[Document understanding data]
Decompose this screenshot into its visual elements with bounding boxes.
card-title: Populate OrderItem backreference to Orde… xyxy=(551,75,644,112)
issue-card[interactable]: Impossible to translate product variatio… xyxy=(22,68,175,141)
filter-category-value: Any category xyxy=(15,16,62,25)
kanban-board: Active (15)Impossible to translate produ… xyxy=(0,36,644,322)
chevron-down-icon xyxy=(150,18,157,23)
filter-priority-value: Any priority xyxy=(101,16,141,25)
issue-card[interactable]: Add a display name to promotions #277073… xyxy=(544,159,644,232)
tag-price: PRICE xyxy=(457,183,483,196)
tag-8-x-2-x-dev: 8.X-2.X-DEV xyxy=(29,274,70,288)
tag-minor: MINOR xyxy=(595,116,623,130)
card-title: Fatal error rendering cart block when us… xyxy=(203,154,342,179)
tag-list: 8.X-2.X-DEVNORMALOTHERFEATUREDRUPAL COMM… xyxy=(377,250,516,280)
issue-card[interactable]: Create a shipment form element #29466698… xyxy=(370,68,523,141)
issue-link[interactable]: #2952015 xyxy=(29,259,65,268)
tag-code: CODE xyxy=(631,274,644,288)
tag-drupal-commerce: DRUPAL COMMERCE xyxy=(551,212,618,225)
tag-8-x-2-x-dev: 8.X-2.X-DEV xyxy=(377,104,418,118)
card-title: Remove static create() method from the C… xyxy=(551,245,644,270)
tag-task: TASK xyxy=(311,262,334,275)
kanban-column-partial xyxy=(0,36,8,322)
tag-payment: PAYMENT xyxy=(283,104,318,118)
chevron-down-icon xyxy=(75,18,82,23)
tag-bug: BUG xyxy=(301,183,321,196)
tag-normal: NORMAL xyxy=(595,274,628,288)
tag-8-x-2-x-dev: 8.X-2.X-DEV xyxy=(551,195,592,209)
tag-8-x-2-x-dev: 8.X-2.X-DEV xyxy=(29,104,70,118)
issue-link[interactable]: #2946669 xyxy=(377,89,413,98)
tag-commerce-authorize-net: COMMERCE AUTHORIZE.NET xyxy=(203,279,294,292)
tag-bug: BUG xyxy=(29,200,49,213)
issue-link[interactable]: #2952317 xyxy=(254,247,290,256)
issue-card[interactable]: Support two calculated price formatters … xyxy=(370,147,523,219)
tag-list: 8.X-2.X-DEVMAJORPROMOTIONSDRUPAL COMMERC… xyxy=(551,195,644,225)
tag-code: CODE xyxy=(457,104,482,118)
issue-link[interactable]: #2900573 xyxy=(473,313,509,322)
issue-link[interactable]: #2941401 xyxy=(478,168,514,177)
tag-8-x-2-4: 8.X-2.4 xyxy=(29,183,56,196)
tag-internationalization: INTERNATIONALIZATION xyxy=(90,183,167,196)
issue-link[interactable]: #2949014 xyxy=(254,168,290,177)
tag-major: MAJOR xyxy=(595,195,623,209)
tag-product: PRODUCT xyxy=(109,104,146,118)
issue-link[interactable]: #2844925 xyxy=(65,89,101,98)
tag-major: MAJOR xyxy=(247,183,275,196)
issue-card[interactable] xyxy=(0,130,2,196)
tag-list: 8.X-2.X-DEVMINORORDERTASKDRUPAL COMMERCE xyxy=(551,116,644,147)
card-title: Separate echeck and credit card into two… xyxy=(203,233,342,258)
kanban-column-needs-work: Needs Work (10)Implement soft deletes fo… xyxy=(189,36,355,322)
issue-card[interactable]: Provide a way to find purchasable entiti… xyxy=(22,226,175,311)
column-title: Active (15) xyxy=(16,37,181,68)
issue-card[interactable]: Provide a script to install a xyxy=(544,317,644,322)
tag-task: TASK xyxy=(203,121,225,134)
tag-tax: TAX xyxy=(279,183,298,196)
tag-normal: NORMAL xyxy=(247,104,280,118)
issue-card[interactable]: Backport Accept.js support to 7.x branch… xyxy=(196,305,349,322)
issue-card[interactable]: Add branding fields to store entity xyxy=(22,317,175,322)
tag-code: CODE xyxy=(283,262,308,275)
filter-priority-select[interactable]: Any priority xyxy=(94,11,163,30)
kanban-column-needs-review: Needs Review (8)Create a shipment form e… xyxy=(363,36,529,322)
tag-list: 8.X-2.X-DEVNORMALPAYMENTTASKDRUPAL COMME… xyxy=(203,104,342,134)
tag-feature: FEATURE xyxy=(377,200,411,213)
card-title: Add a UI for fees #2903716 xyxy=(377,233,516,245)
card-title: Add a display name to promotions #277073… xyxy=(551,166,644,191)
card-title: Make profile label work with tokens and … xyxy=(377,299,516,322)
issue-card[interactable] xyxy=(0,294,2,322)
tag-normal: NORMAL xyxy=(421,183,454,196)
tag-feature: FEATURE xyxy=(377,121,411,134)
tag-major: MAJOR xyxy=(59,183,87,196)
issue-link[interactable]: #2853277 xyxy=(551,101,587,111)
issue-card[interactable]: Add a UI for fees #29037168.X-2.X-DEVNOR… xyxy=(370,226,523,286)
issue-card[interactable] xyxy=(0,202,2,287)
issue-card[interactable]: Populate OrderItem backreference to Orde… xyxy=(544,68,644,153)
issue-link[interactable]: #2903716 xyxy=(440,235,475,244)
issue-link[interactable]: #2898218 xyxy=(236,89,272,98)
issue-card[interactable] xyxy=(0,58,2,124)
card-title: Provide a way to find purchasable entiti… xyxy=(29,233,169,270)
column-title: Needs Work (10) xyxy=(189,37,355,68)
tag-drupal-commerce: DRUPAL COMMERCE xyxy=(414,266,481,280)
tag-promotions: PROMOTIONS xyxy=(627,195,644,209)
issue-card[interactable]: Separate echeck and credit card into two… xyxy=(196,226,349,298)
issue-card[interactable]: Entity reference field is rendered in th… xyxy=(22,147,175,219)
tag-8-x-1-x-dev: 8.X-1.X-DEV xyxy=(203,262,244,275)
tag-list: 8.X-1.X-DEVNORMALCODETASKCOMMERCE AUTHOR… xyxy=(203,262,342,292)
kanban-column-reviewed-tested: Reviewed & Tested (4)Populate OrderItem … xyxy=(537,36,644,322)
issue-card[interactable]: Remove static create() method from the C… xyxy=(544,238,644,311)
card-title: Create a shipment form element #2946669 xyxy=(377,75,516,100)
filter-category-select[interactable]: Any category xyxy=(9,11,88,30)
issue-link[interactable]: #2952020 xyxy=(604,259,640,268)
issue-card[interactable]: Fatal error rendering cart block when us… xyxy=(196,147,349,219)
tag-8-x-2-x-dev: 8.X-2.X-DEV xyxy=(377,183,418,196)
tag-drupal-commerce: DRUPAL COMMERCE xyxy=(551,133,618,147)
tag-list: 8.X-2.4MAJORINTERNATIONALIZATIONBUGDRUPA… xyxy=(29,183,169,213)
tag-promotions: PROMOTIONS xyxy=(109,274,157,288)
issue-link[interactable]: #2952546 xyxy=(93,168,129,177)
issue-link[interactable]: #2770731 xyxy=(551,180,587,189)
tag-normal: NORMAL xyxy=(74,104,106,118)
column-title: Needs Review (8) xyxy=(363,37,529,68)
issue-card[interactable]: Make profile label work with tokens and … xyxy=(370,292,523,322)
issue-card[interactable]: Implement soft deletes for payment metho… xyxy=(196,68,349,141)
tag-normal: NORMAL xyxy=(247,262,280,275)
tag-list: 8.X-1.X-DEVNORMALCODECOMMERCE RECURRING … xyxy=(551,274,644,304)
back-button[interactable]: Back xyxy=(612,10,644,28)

TASK.
If a line in the records above has the word "select", copy it out.

THE COMPLETED TASK.
filter-priority-select[interactable]: Any priority xyxy=(94,11,163,30)
filter-category-select[interactable]: Any category xyxy=(9,11,88,30)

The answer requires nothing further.